** Exercise description **
Apart from the pictures, every part of the records below gets retyped exactly.

── Listed entries ──

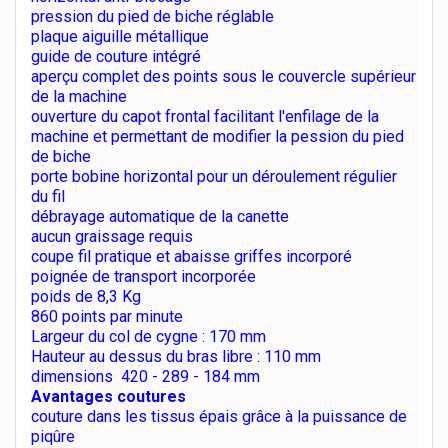
pression du pied de biche réglable
plaque aiguille métallique
guide de couture intégré
aperçu complet des points sous le couvercle supérieur
de la machine
ouverture du capot frontal facilitant l'enfilage de la
machine et permettant de modifier la pession du pied
de biche
porte bobine horizontal pour un déroulement régulier
du fil
débrayage automatique de la canette
aucun graissage requis
coupe fil pratique et abaisse griffes incorporé
poignée de transport incorporée
poids de 8,3 Kg
860 points par minute
Largeur du col de cygne : 170 mm
Hauteur au dessus du bras libre : 110 mm
dimensions 420 - 289 - 184 mm
Avantages coutures
couture dans les tissus épais grâce à la puissance de
piqûre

───

** Finished task **
pression du pied de biche réglable
plaque aiguille métallique
guide de couture intégré
aperçu complet des points sous le couvercle supérieur
de la machine
ouverture du capot frontal facilitant l'enfilage de la
machine et permettant de modifier la pession du pied
de biche
porte bobine horizontal pour un déroulement régulier
du fil
débrayage automatique de la canette
aucun graissage requis
coupe fil pratique et abaisse griffes incorporé
poignée de transport incorporée
poids de 8,3 Kg
860 points par minute
Largeur du col de cygne : 170 mm
Hauteur au dessus du bras libre : 110 mm
dimensions 420 - 289 - 184 mm
Avantages coutures
couture dans les tissus épais grâce à la puissance de
piqûre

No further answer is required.